On a personal level, this project was an emotional roller coaster. I took on this project out of passion for the idea and data visualization, but at the time I was extraordinarily busy, and this was a commitment that I really didn’t have time for. During the month leading up to the deadline I was working about 14 hours per day seven days per week, with hardly any breaks. That kind of stress is crushing, and it made the result of this all the more important; if this failed then what was all of that work for? This was also a big gamble since when I started the project I had almost no experience to think I could actually realize it. I wrote my first line of Javascript three months ago, and until now my experience was limited to a few simple D3 charts on Observable. The stress buildup from overwork combined with the trials and tribulations of learning a new coding language on a deadline had me at times crying into my cereal, and at others jumping for joy. Given all of this, I’m incredibly proud of what I’ve produced. The project turned out better than I ever could have imagined. It’s not perfect—but nothing ever is—and I’m willing to admit that I really impressed myself with my coding ability on this one.

Though I say I was solo, I was not alone. I have to thank the many people that made this possible, and without whose help I never could have made it. First up is Mapbox, the Data Visualization Society, and the Understanding Risk partners for sponsoring this competition and making it possible in the first place.
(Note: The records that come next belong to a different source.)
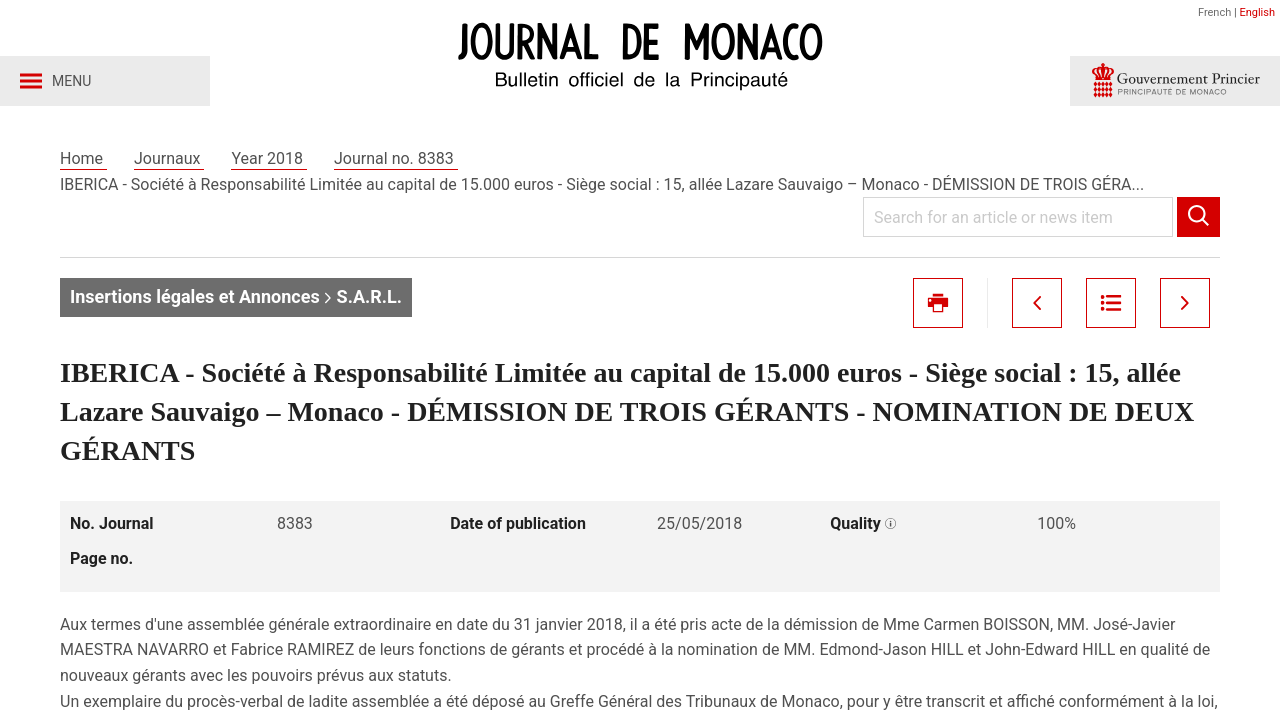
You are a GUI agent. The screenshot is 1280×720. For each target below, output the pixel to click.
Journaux (169, 158)
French (1214, 12)
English (1257, 12)
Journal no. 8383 (396, 158)
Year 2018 (269, 158)
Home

Lo Benichou was very kind and helpful when I was stuck in the depths of some bugs that I just could not see, and I thank her for being so involved and available to me with my dumb questions. Time for a short story: One night I was working on a chart prototype in Observable and was having some trouble. Around midnight I left my half-finished code and turned on the TV while preparing for bed. Twenty minutes later I see an email pop up on my phone that Mike Bostock has added fixes and comments on my chart and submitted a pull request that would have it working. I guess people who have been working on D3 for longer know how generous Mike is with his time, but I was floored. I never tweeted out that I was working on this, so I can only guess that Mike goes around browsing the latest Observable notebooks and doling out bug fixes like some magical elf. It’s certainly not something that he has to do, and I am very grateful for the help. Finally, I never could have managed this without the immense support of my partner. He cooked, he cleaned, and he was just there to support me through the entire thing—entirely selfless, he never complained, he was the perfect sounding board for my ideas, and he supported me unconditionally.